> [Problem]:
Return all lines in the data where the string "tidak" can be found.

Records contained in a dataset
══════════
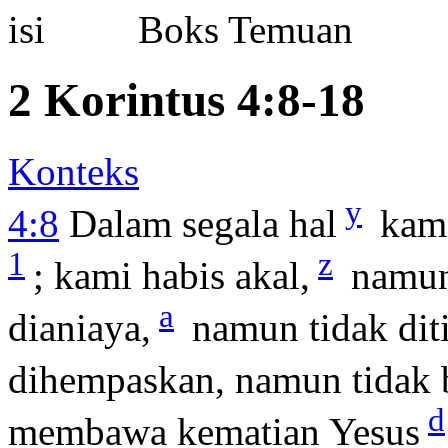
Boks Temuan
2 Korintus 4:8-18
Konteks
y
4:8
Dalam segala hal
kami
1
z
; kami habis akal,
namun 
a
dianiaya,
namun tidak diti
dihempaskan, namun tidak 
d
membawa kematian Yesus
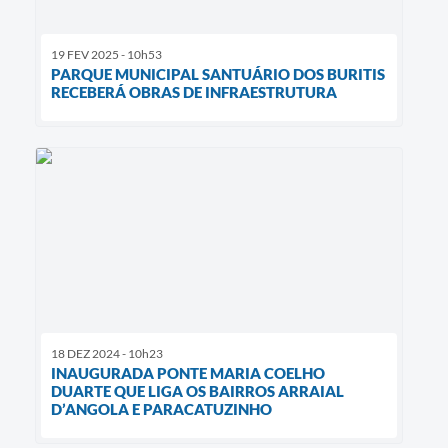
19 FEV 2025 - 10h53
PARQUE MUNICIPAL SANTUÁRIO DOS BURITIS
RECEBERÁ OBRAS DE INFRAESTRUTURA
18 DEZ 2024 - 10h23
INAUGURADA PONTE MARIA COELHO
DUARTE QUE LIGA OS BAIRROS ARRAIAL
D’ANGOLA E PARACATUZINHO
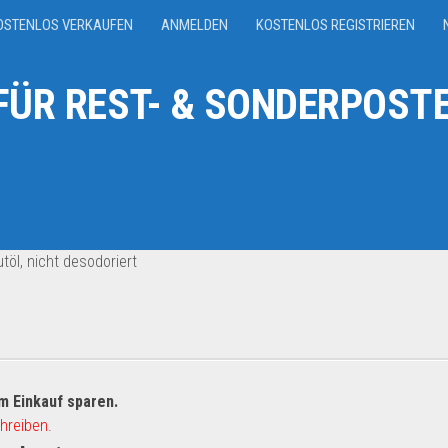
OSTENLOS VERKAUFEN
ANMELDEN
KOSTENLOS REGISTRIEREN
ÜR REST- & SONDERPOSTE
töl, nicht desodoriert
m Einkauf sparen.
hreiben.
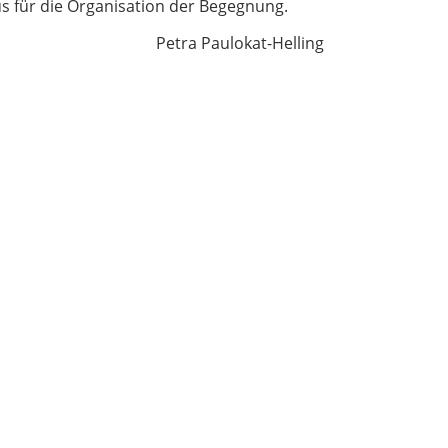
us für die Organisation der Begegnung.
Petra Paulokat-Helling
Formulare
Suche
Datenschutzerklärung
══════════
> [Problem solution]:
namun tidak diti
dihempaskan, namun tidak 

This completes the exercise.